┌─ Information

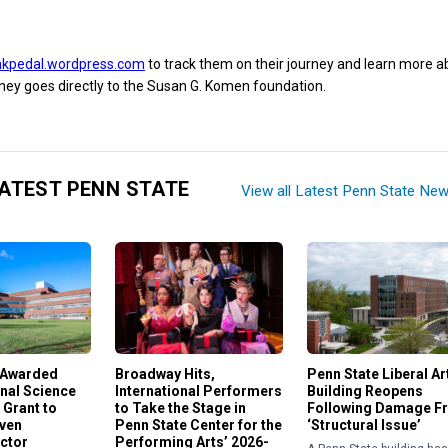
nkpedal.wordpress.com
to track them on their journey and learn more a
ney goes directly to the Susan G. Komen foundation.
ATEST PENN STATE
View all Latest Penn State Ne
 Awarded
Broadway Hits,
Penn State Liberal Ar
nal Science
International Performers
Building Reopens
 Grant to
to Take the Stage in
Following Damage F
iven
Penn State Center for the
‘Structural Issue’
ctor
Performing Arts’ 2026-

└─

Would you restate the listing word for word without its pictures?

nkpedal.wordpress.com
to track them on their journey and learn more a
ney goes directly to the Susan G. Komen foundation.
ATEST PENN STATE
View all Latest Penn State Ne
 Awarded
Broadway Hits,
Penn State Liberal Ar
nal Science
International Performers
Building Reopens
 Grant to
to Take the Stage in
Following Damage F
iven
Penn State Center for the
‘Structural Issue’
ctor
Performing Arts’ 2026-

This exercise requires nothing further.